Remote sensing visual grounding (RSVG) aims to localize a referred target in a remote sensing image or video according to a natural language expression. Existing RSVG methods usually rely on task-specific manual annotations, which are costly to collect and inevitably limited in covering the diversity of real-world geospatial scenarios. As a result, they often struggle to generalize to open-vocabulary queries involving novel objects, fine-grained attributes, complex spatial relationships, and functional semantics. In this paper, we propose RSVG-ZeroOV, a training-free framework that leverages frozen generic foundation models for zero-shot open-vocabulary RSVG. RSVG-ZeroOV follows an Overview-Focus-Evolve paradigm, which exploits the distinct yet complementary attention patterns of vision-language models (VLMs) and diffusion models (DMs) to progressively generate precise grounding results. Specifically, (i) Overview utilizes a VLM to extract cross-attention maps that capture semantic correlations between the referring expression and visual regions; (ii) Focus leverages the fine-grained modeling priors of a DM to compensate for object structure and shape information often overlooked by VLM attention; and (iii) Evolve introduces a simple yet effective attention evolution module to suppress irrelevant activations, yielding purified object masks. To handle video inputs, we further present Video RSVG-ZeroOV, which extends image-level grounding to spatio-temporal grounding through a query-relevant key-frame selector and a temporal propagator, enabling efficient and temporally coherent video grounding without video annotations or fine-tuning. Extensive experiments on six image and video grounding benchmarks show that RSVG-ZeroOV consistently outperforms existing zero-shot baselines and achieves competitive or superior performance compared with weakly- and fully-supervised methods.

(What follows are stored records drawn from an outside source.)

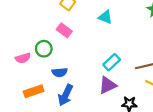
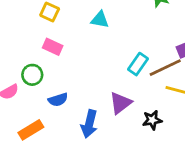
cyan rectangle: (112, 62) -> (138, 64), moved
blue arrow: (66, 95) -> (89, 124), moved

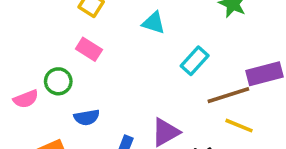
cyan rectangle: (138, 64) -> (195, 61), moved

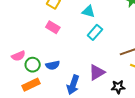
cyan rectangle: (195, 61) -> (95, 32), moved
green circle: (58, 81) -> (33, 65), moved

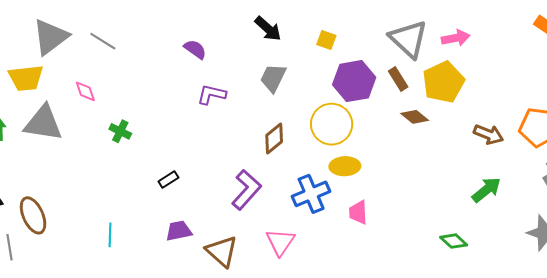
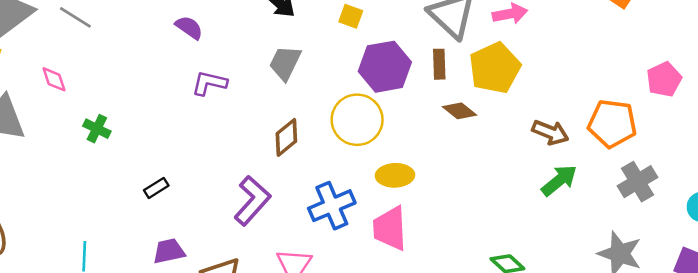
brown rectangle: (398, 79) -> (439, 64), turned 30
yellow ellipse: (345, 166) -> (395, 175), moved
green arrow: (486, 190) -> (559, 180), moved
pink trapezoid: (358, 212) -> (390, 228), size x1.5

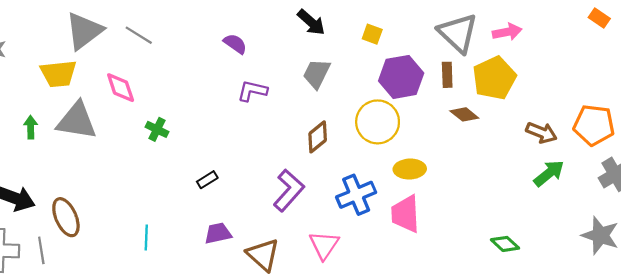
pink diamond: (54, 79) -> (121, 88), size x1.4

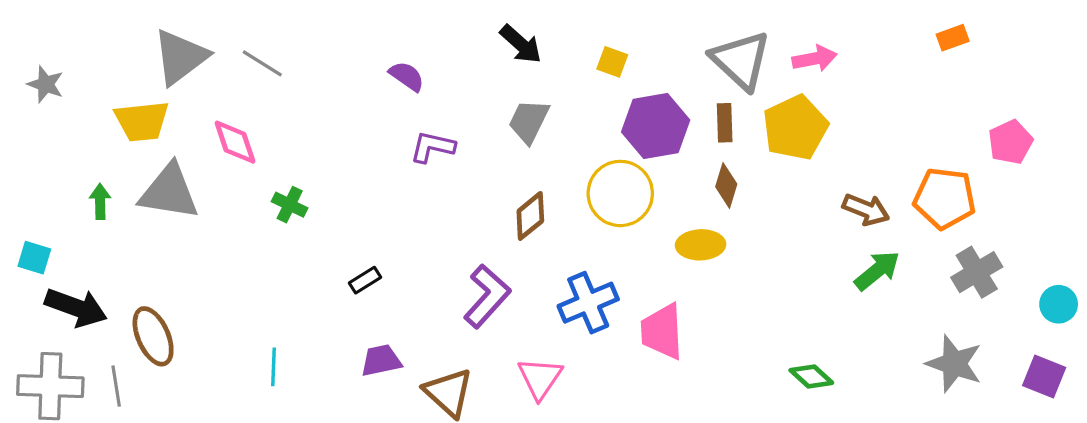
orange rectangle: (599, 18) -> (953, 38), turned -54
brown diamond: (464, 114) -> (726, 185), moved, turned 68
yellow ellipse: (410, 169) -> (701, 245), moved

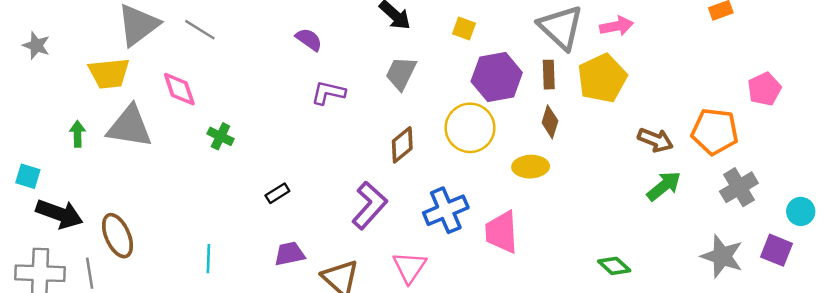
purple square: (1044, 376) -> (777, 250), moved

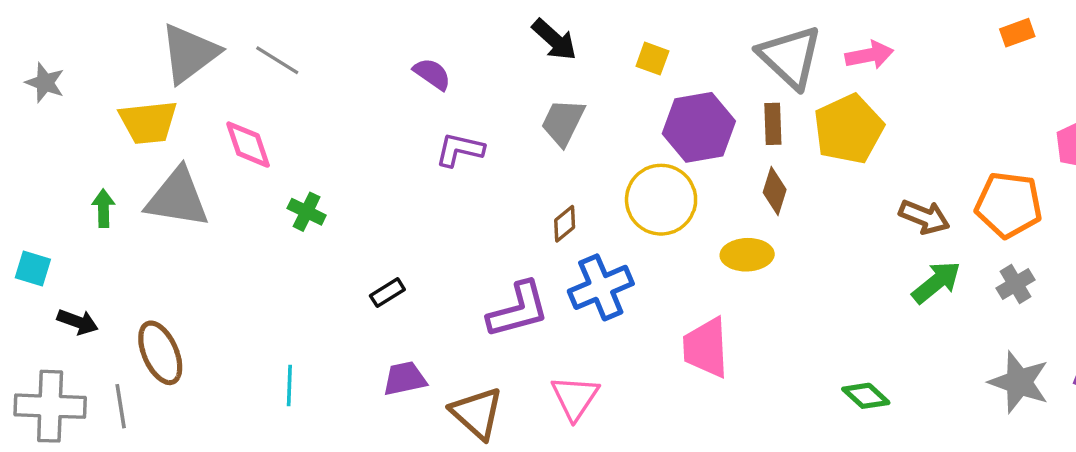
brown diamond: (402, 145) -> (565, 224), size x0.7
gray cross: (739, 187) -> (1016, 284), moved, size x0.7
purple L-shape: (369, 205) -> (518, 310), turned 33
blue cross: (446, 210) -> (601, 287), moved
black arrow: (59, 214) -> (78, 322), size x0.6

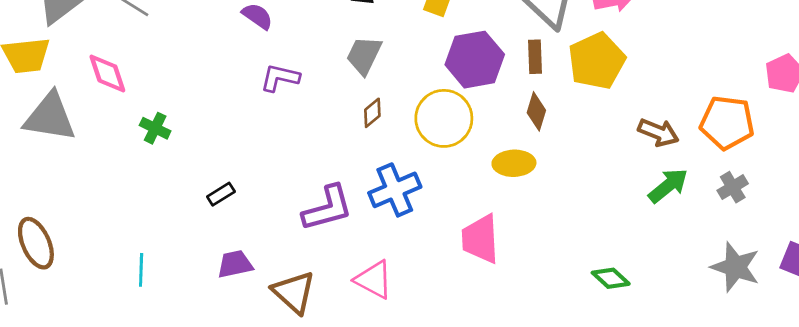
brown diamond: (565, 224) -> (372, 113), moved
pink triangle: (575, 398) -> (374, 280), turned -36

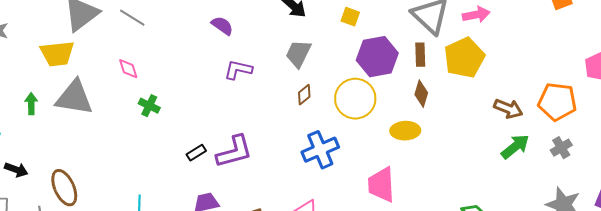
pink diamond: (107, 74) -> (128, 69), moved, size x0.7
purple L-shape: (327, 208) -> (234, 152), moved

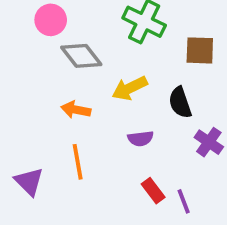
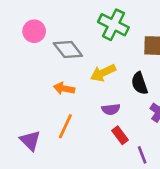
pink circle: (51, 20) -> (34, 31), moved
orange line: (78, 162) -> (65, 126), turned 35
red rectangle: (153, 191) -> (120, 135), moved

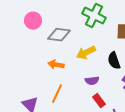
gray diamond: (68, 49) -> (59, 35), turned -45

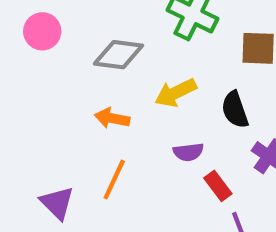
pink circle: (33, 21) -> (42, 31), moved
red rectangle: (99, 101) -> (218, 186), moved

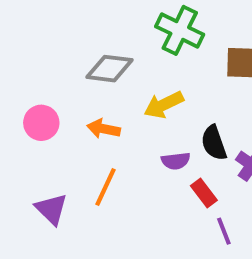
pink circle: (42, 31) -> (41, 123), moved
black semicircle: (235, 110) -> (214, 143), moved

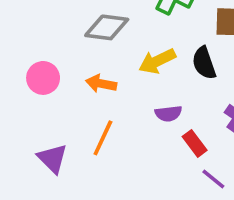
black semicircle: (214, 143) -> (204, 63), moved
purple line: (224, 231) -> (213, 179), turned -30

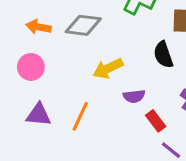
yellow arrow: (157, 61) -> (108, 69), moved
orange arrow: (101, 84) -> (39, 27), moved
purple triangle: (52, 158) -> (39, 115), moved, turned -40

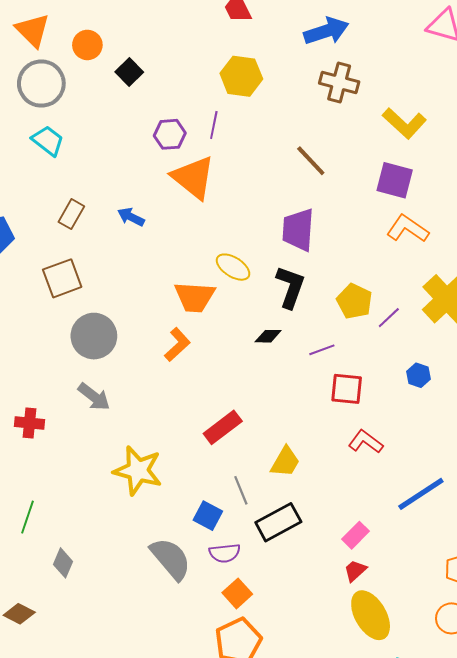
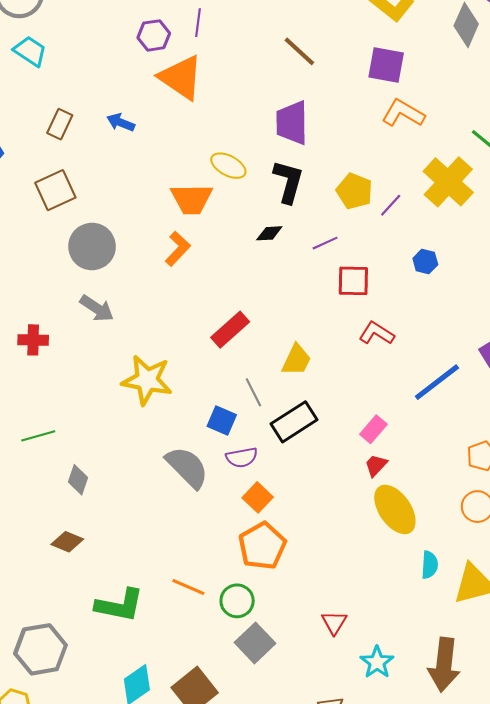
green line: (27, 517) -> (38, 436), turned 60
brown diamond: (19, 614) -> (67, 542), moved

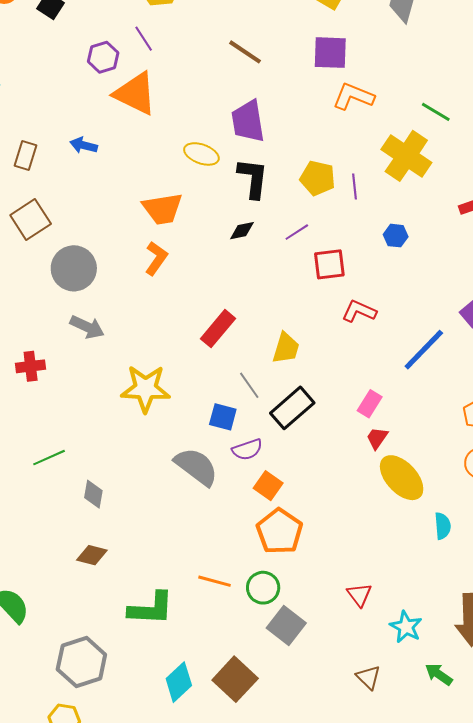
purple line: (198, 23) -> (144, 39), turned -32
yellow ellipse: (228, 166) -> (201, 154), moved
purple line: (391, 205) -> (354, 186), turned -40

翻译：遥感视觉定位（RSVG）旨在根据自然语言表达式，在遥感图像或视频中定位所指目标。现有RSVG方法通常依赖特定任务的手动标注，这些标注收集成本高昂，且不可避免地无法覆盖真实地理空间场景的多样性。因此，它们常难以泛化至涉及新物体、细粒度属性、复杂空间关系及功能性语义的开放词汇查询。本文提出RSVG-ZeroOV，一种利用冻结通用基础模型实现零样本开放词汇RSVG的免训练框架。RSVG-ZeroOV遵循“概览-聚焦-演化”范式，通过利用视觉语言模型（VLM）与扩散模型（DM）独特且互补的注意力模式，逐步生成精确定位结果。具体而言：（i）“概览”模块利用VLM提取捕捉指代表达与视觉区域间语义关联的交叉注意力图；（ii）“聚焦”模块借助DM的细粒度建模先验，补偿VLM注意力常忽略的物体结构与形状信息；（iii）“演化”模块引入简单而有效的注意力演化机制，抑制无关激活，生成纯净的物体掩码。为处理视频输入，我们进一步提出Video RSVG-ZeroOV，通过查询关键帧选择器与时间传播器将图像级定位扩展至时空定位，无需视频标注或微调即可实现高效且时间连贯的视频定位。在六个图像与视频定位基准上的大量实验表明，RSVG-ZeroOV持续优于现有零样本基线，并与弱监督及全监督方法相比达到具有竞争力甚至更优的性能。